Milos Pelikan creates sculpture using recycled, reclaimed and repurposed every day industrial and electronic materials. He is inspired by the industrial landscape of Melbourne, and finds the scale, textures and mystery of industrial landscapes a major source of inspiration.  Through his sculptures, he explores themes of identity and sense of place in an age where everything “real” is digital. He uses all sorts of materials such as bolts, cables and old circuit boards to build three dimensional profiles of the human face and more abstract pieces.

Creina Hughes has a background in sewing clothing, and is a member of the Australian Sewing Guild. After retiring, she discovered her creativity. Initially she explored the world of mosaics and learned many skills from this medium. Subsequently she has found both joy and challenge in using old and unwanted fabrics and discarded items, reinventing them into wearables and art.

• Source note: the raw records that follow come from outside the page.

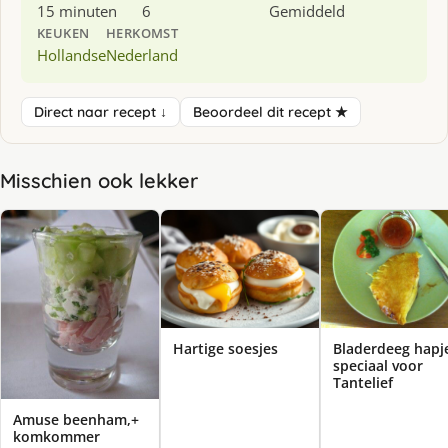
15 minuten
6
Gemiddeld
KEUKEN
HERKOMST
Hollandse
Nederland
Direct naar recept ↓
Beoordeel dit recept ★
Misschien ook lekker
Bladerdeeg hapj
Hartige soesjes
speciaal voor
Tantelief
Amuse beenham,+
komkommer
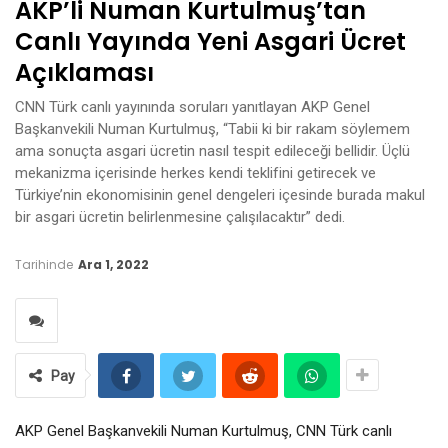
AKP’li Numan Kurtulmuş’tan
Canlı Yayında Yeni Asgari Ücret
Açıklaması
CNN Türk canlı yayınında soruları yanıtlayan AKP Genel
Başkanvekili Numan Kurtulmuş, “Tabii ki bir rakam söylemem
ama sonuçta asgari ücretin nasıl tespit edileceği bellidir. Üçlü
mekanizma içerisinde herkes kendi teklifini getirecek ve
Türkiye’nin ekonomisinin genel dengeleri içesinde burada makul
bir asgari ücretin belirlenmesine çalışılacaktır” dedi.
Tarihinde
Ara 1, 2022
Pay
AKP Genel Başkanvekili Numan Kurtulmuş, CNN Türk canlı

She has won several first prizes in the upcycle and textile category at the Bellarine Agricultural Show, and she has also exhibited at the Louis Joel Gallery in Altona.

Dave Shellard is known by his nickname “Tox” (Shellard, Shelltox, Tox. Long story.); hence the name, Robotox Creations. He worked in the TV broadcast industry for over 40 years, but since COVID, he started making creations out of bits and pieces he had lying around and components he sourced from second-hand dealers around the Geelong area. He loves creating new artistic and useful products out of old and discarded items. His works tend to have a ‘steampunk’ look and feel, which reflects the ‘Old Victorian’ genre he adores. Each piece is unique and made with love and care.

Rachel Burke is the owner of Vintage Remixed located on Little Malop Street in Geelong. She collaborates with FOUND:ling Reusery, Pianos Recycled, and Bits and Pieces Mosaics. Her own specialty is creating lampshades from all kinds of vintage paper, from sewing patterns to maps. Her gallery and shop is known for unique one-off oddities, rarities, fashion and art pieces that bring a smile to people’s faces.